START Source material

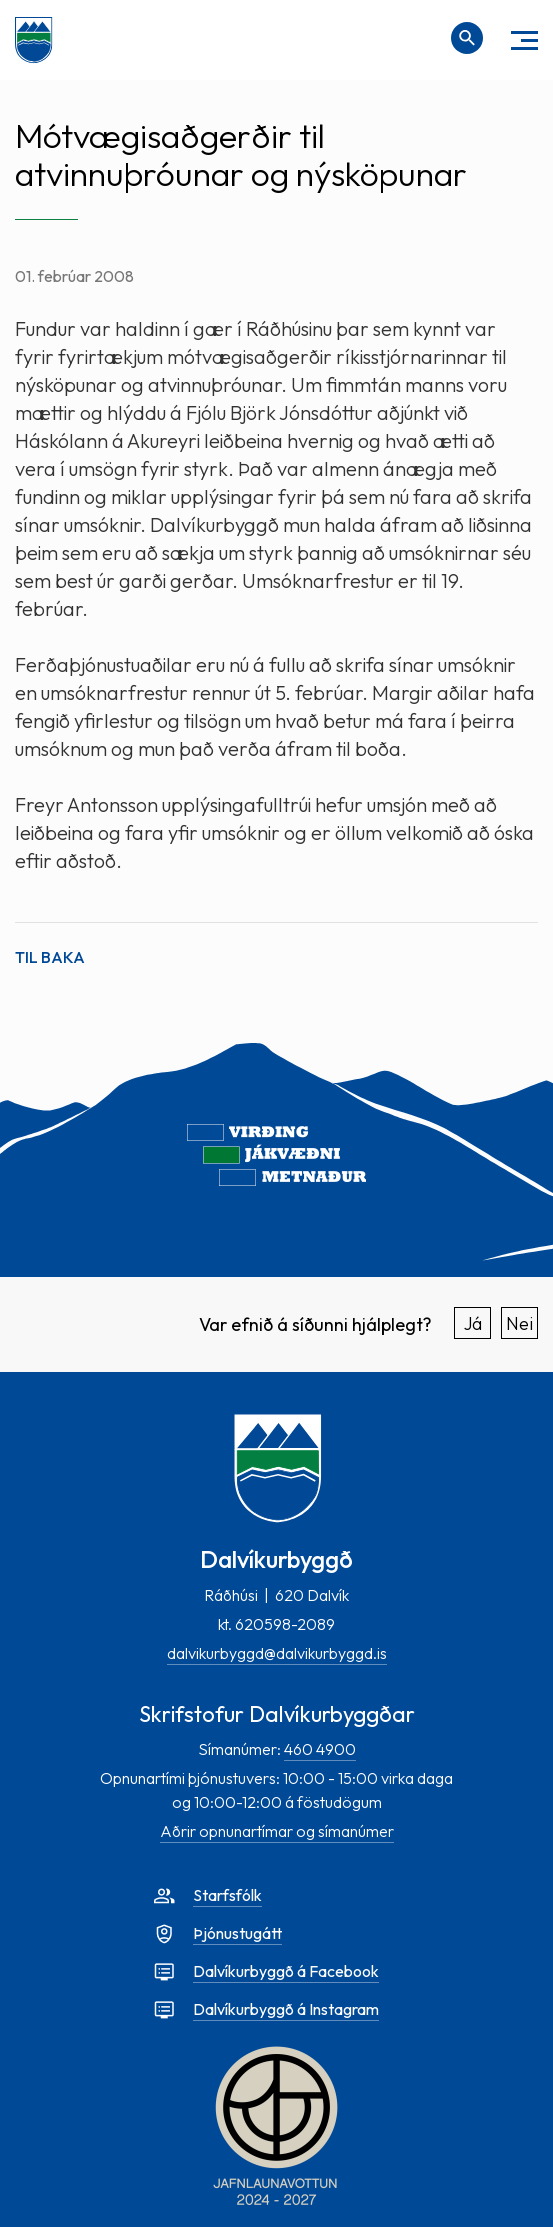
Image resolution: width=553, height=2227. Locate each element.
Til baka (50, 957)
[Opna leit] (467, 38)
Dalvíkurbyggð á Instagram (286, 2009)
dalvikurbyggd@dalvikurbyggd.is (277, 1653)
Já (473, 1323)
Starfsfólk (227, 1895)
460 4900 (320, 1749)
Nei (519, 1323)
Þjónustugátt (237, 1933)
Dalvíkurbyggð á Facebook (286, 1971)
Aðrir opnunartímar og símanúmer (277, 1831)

END Source material

-- Instructions to follow --
Every line from the one containing "Starfsfólk (227, 1895)" through the final line of the data above is to be restated word for word, and nothing more.

-- Reply --
Starfsfólk (227, 1895)
460 4900 (320, 1749)
Nei (519, 1323)
Þjónustugátt (237, 1933)
Dalvíkurbyggð á Facebook (286, 1971)
Aðrir opnunartímar og símanúmer (277, 1831)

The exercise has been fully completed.